Newton's New Universe
1687 AD
1687 1687
00.03W51.25N
SCI

LONDON, ENGLAND
	Though he was bright, Isaac Newton was at the bottom of his class in Grantham, England. At least he was until one morning a bully beat him up.
	Newton was so angry he fought the boy again after school. He won, but wasn't satisfied with proving he was a better fighter. He decided to be a better student as well, and rose to the top of his class.
	Eventually Newton's mother took him out of school to help on the farm, but he never could concentrate on his work.
	Then his uncle came to visit one day and found Newton by a hedge working a math problem. Where the sheep he was watching had gone to was anybody's guess. Newton's uncle told his mother she was wasting her time trying to make him into a farmer, and suggested sending him to Cambridge University.
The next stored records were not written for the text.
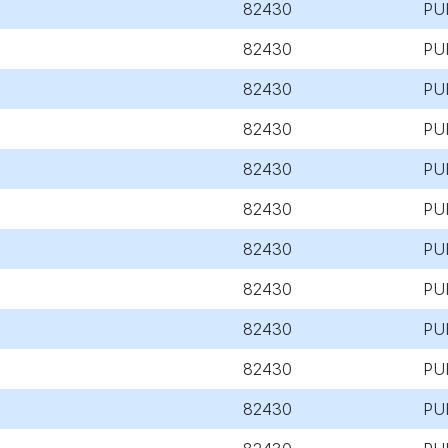
82430
PU
82430
PU
82430
PU
82430
PU
82430
PU
82430
PU
82430
PU
82430
PU
82430
PU
82430
PU
82430
PU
	Newton found a home at Cambridge. While there he discovered a method for calculating the area of curved objects or the volume of curved solids. (This process is now called calculus, the term used by Gottfried Leibniz, who discovered the process independently.)
	Newton also found that light does not pick up colors from the objects it strikes, as was commonly believed, but already has all colors in it.
	Newton went home to Woolsthorpe in 1665 to escape the Black Plague. While he was there, one story goes, he saw an apple fall from a tree and wondered why it fell straight down and not off to the side, or even up. Perhaps, he decided, the earth attracts the apple and the apple attracts the earth.
	His final explanation of this principle is in his greatest work, "Philosophiae Naturalis Principia Mathematica," or just "Principia," published in 1687.  This book explains that gravity holds the planets and suns in their orbits. It was the accepted explanation for the working of the universe for 200 years, until Albert Einstein introduced a new concept.
	In 1689 Newton was elected to Parliament, though he never spoke  except to ask a porter to close a window.
	Then, in 1705, Queen Anne visited Cambridge and made Newton a Knight of the Realm. Since then, he has always been known as Sir Isaac Newton.